The operation for the removal of a malignant growth causes no real suffering when it is done by the surgeons of to-day, who employ anesthetics for preventing pain during an operation and antiseptics for limiting inflammation afterward. The scientific antiseptic methods of wound treatment deal directly with species of microbes with which naturalists are familiar. According to present beliefs, suppuration and "blood-poisoning"—pyæmia, septicæmia, erysipelas, and lock-jaw—are due to the growth in the wound of microbes which are parasites there; and within the last few years we have learned how to stop the growth of these microbes, and to prevent inflammation after operations with mathematical accuracy. In the application of these methods to the work of removing malignant growths, operators fearlessly expose all infected tissues for great distances, and remove every vestige of the disease in cases in which a few years ago they would not have dared to operate thoroughly for fear of the resulting inflammation.

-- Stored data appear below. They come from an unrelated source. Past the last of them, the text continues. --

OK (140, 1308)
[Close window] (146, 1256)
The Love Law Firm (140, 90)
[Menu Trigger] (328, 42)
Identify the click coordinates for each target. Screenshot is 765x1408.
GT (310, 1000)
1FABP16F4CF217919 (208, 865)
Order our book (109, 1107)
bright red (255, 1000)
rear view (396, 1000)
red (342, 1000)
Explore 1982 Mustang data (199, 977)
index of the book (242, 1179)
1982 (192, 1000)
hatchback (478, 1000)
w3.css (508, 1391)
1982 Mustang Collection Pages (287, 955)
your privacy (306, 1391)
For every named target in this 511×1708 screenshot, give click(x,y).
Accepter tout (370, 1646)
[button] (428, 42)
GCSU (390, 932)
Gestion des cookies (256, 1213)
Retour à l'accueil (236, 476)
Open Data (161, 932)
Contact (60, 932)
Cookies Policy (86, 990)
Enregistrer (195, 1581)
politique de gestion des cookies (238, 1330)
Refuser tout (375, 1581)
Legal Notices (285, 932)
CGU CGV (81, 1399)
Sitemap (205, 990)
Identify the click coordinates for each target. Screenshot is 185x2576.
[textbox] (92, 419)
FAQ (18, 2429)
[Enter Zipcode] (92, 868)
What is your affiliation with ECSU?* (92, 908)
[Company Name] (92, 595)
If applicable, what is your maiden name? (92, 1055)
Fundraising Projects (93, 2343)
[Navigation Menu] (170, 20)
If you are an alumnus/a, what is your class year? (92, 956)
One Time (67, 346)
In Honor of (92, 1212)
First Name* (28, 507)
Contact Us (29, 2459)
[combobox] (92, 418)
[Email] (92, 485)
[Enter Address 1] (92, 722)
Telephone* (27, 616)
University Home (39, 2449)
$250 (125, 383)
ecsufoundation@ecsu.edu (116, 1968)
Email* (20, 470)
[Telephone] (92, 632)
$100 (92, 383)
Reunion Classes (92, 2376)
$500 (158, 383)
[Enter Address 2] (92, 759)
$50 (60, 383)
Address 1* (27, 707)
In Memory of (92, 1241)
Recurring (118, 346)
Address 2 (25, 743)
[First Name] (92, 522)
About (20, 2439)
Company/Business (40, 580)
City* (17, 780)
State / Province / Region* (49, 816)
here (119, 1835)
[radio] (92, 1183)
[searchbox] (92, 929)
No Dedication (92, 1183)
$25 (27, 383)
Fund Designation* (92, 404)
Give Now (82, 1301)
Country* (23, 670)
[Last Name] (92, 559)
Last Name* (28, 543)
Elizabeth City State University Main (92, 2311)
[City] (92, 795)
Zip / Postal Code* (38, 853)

Treatment by medicines is of no avail in curing malignant growths. The reason why medicines are useless in such cases is evident if we look at the subject through the germ theory, for it can be readily understood that any drug which is powerful enough to destroy cancer microbes would also destroy the blood-corpuscles. It is safe to say, that we shall never have a drug which will cure cancer, in spite of the statements contained in the patent-medicine advertisements. Local applications of caustics for the purpose of curing cancer are seldom made by reputable surgeons to-day, because a glance at the anatomy of a malignant growth is sufficient to show the folly of attempting to reach the deeply-infected lymphatic vessels with anything except the fingers aided by sharp eyes. Very small malignant growths can be cured by means of the local application of caustics, and large growths can sometimes be removed temporarily; and as this is easily done, charlatans have found a large field for work by appealing to the patient's dread of the knife, and promising to cure by milder means. While the patient is trying other methods than the one which surgeons of responsibility employ, the disease is usually getting such a foothold that opportunities for help are lost.

Many lives would be saved daily if cancer patients could be so educated that the delusions which lead them to tamper with so-called blood-purifying medicines and with irregular methods of surgical treatment would give place to fairly good reason. There are no secret methods of cure, notwithstanding advertisements to the contrary; and there are no ways or means for the cure of cancer that are not known to the responsible surgeons of all civilized countries.

Probably little can be done, however, in the way of directing the majority of patients properly, because the emotions of a victim of the disease are apt to be exalted, and the intellectual faculties are in consequence deprived of the exercise which they would have in conducting the ordinary affairs of life.

Legislation which prohibits illicit medical practice and the sale of useless medicines is becoming more and more strict in the European countries and in the large American cities, and it is through proper legislation alone that we can expect to see any marked decrease in the number of deaths which yearly occur from cancer.